DATASET EXTRACT =
--- --- ---
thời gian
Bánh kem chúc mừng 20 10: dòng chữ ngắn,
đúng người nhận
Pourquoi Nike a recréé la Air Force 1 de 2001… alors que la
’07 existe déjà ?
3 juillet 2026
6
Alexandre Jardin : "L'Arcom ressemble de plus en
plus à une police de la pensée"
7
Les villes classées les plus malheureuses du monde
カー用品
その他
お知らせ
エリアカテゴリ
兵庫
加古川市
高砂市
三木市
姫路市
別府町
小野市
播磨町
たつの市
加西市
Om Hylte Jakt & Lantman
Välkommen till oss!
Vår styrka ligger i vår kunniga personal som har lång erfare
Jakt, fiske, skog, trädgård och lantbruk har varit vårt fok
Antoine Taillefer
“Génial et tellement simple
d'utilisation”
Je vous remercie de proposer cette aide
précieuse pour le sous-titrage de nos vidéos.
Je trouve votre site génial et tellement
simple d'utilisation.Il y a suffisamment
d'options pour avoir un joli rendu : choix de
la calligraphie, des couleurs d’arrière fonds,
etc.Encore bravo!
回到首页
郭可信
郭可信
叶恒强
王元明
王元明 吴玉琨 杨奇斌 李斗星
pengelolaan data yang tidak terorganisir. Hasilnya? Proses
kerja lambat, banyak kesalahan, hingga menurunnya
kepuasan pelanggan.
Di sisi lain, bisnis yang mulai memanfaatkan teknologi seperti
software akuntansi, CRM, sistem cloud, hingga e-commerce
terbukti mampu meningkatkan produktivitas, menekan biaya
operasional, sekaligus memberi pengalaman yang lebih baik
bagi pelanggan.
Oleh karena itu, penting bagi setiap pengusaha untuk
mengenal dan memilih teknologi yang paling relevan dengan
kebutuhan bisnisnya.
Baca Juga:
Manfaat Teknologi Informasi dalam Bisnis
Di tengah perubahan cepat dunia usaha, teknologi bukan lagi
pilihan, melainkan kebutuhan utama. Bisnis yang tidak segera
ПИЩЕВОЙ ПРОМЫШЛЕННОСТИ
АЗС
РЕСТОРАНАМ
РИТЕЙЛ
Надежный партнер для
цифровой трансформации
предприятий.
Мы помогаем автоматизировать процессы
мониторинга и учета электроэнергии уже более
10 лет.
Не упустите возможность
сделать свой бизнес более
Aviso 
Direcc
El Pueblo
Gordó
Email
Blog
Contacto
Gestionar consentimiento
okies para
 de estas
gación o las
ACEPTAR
--- --- ---
WORK TASK = A complete, exact transcription of the data above is required.

EXERCISE ANSWER =
thời gian
Bánh kem chúc mừng 20 10: dòng chữ ngắn,
đúng người nhận
Pourquoi Nike a recréé la Air Force 1 de 2001… alors que la
’07 existe déjà ?
3 juillet 2026
6
Alexandre Jardin : "L'Arcom ressemble de plus en
plus à une police de la pensée"
7
Les villes classées les plus malheureuses du monde
カー用品
その他
お知らせ
エリアカテゴリ
兵庫
加古川市
高砂市
三木市
姫路市
別府町
小野市
播磨町
たつの市
加西市
Om Hylte Jakt & Lantman
Välkommen till oss!
Vår styrka ligger i vår kunniga personal som har lång erfare
Jakt, fiske, skog, trädgård och lantbruk har varit vårt fok
Antoine Taillefer
“Génial et tellement simple
d'utilisation”
Je vous remercie de proposer cette aide
précieuse pour le sous-titrage de nos vidéos.
Je trouve votre site génial et tellement
simple d'utilisation.Il y a suffisamment
d'options pour avoir un joli rendu : choix de
la calligraphie, des couleurs d’arrière fonds,
etc.Encore bravo!
回到首页
郭可信
郭可信
叶恒强
王元明
王元明 吴玉琨 杨奇斌 李斗星
pengelolaan data yang tidak terorganisir. Hasilnya? Proses
kerja lambat, banyak kesalahan, hingga menurunnya
kepuasan pelanggan.
Di sisi lain, bisnis yang mulai memanfaatkan teknologi seperti
software akuntansi, CRM, sistem cloud, hingga e-commerce
terbukti mampu meningkatkan produktivitas, menekan biaya
operasional, sekaligus memberi pengalaman yang lebih baik
bagi pelanggan.
Oleh karena itu, penting bagi setiap pengusaha untuk
mengenal dan memilih teknologi yang paling relevan dengan
kebutuhan bisnisnya.
Baca Juga:
Manfaat Teknologi Informasi dalam Bisnis
Di tengah perubahan cepat dunia usaha, teknologi bukan lagi
pilihan, melainkan kebutuhan utama. Bisnis yang tidak segera
ПИЩЕВОЙ ПРОМЫШЛЕННОСТИ
АЗС
РЕСТОРАНАМ
РИТЕЙЛ
Надежный партнер для
цифровой трансформации
предприятий.
Мы помогаем автоматизировать процессы
мониторинга и учета электроэнергии уже более
10 лет.
Не упустите возможность
сделать свой бизнес более
Aviso 
Direcc
El Pueblo
Gordó
Email
Blog
Contacto
Gestionar consentimiento
okies para
 de estas
gación o las
ACEPTAR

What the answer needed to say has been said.